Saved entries
---------------

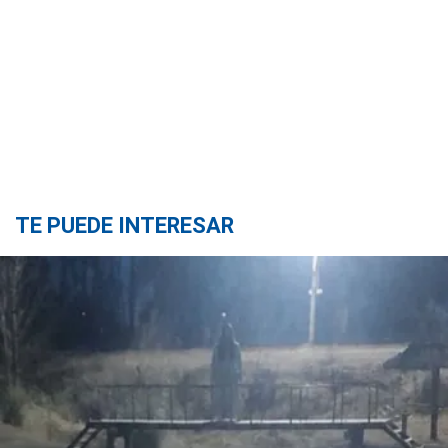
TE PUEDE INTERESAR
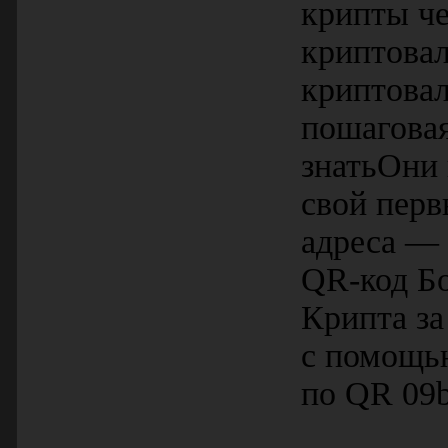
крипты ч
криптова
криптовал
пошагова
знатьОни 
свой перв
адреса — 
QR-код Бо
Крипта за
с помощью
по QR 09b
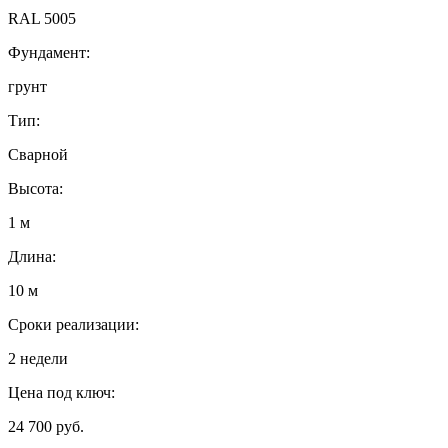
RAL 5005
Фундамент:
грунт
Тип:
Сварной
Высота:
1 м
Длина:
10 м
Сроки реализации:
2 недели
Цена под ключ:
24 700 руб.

---------------

The whole of the data above needs retyping exactly, with pictures omitted.

TE PUEDE INTERESAR
крипты ч
криптова
криптовал
пошагова
знатьОни 
свой перв
адреса — 
QR-код Бо
Крипта за
с помощью
по QR 09b
RAL 5005
Фундамент:
грунт
Тип:
Сварной
Высота:
1 м
Длина:
10 м
Сроки реализации:
2 недели
Цена под ключ:
24 700 руб.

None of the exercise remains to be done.